To assess the effectiveness of complex interventions on the prevention of foot ulcers in people with diabetes mellitus compared with single interventions, usual care or alternative complex interventions. A complex intervention is defined as an integrated care approach, combining two or more prevention strategies on at least two different levels of care: the patient, the healthcare provider and/or the structure of healthcare.


Eligible studies were identified by searching the Cochrane Wounds Group Specialised Register (28/05/09), the Cochrane Central Register of Controlled Trials (CENTRAL, 28 May 2009), Ovid MEDLINE (1950 to May Week 3 2009), Ovid EMBASE (1980 to 2009 Week 21) and EBSCO CINAHL (1982 to May Week 4 2009).
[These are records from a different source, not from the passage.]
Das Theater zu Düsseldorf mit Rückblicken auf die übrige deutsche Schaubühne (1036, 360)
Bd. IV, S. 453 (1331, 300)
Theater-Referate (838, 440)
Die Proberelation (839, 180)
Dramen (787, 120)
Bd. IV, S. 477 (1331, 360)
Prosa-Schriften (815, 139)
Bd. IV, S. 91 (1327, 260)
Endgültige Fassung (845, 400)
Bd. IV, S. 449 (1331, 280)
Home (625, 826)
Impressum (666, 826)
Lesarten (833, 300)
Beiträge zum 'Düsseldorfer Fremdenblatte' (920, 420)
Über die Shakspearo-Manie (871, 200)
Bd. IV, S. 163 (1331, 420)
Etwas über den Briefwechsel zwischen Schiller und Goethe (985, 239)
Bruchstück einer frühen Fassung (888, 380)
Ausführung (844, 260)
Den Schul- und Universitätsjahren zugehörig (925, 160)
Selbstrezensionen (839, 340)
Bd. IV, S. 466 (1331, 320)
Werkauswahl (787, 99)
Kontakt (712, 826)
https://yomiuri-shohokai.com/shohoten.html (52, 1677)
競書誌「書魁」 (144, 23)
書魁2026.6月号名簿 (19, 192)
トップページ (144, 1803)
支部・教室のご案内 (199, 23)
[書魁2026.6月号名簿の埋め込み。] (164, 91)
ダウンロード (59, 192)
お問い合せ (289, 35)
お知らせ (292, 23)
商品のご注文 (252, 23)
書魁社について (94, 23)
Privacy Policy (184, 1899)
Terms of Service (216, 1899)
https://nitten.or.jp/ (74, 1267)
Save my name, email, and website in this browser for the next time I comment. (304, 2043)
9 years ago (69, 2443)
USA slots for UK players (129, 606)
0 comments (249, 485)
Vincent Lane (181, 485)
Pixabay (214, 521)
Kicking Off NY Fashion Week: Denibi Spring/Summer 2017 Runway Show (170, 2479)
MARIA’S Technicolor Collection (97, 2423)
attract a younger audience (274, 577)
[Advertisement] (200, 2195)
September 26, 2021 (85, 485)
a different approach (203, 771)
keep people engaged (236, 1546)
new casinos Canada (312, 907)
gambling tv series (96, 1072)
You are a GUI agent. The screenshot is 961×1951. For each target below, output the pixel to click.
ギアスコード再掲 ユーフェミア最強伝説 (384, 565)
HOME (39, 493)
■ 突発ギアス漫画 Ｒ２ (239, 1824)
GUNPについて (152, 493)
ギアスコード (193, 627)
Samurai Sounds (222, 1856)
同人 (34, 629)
Prospective randomised controlled trials (RCTs) which compared the effectiveness of combinations of preventive strategies, not solely patient education, for the prevention of foot ulcers in people with diabetes mellitus, with single interventions, usual care or alternative complex interventions.
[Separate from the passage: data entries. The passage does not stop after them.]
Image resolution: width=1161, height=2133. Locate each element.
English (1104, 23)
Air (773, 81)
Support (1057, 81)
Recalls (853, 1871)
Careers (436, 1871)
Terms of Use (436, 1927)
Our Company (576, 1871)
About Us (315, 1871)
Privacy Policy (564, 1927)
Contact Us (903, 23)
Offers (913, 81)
Two review authors were assigned to independently select studies, to extract study data and to assess risk of bias of included studies, using predefined criteria.


Only five RCTs met the criteria for inclusion. The study characteristics differed substantially in terms of health care settings, the nature of the interventions studied and outcome measures reported. In three studies that compared the effect of an education centred complex intervention with usual care or written instructions only, little evidence of benefit was found. Two studies compared the effect of more intensive and comprehensive complex interventions with usual care. One of these reported improvement of patients' self care behaviour. In the other study a significant and cost-effective reduction of lower extremity amputations (RR 0.30 (95% CI 0.13 to 0.71)) was achieved. All five included RCTs were at high risk of bias; with hardly any of the predefined quality assessment criteria met.


There is no high quality research evidence evaluating complex interventions for preventing diabetic foot ulceration and insufficient evidence of benefit.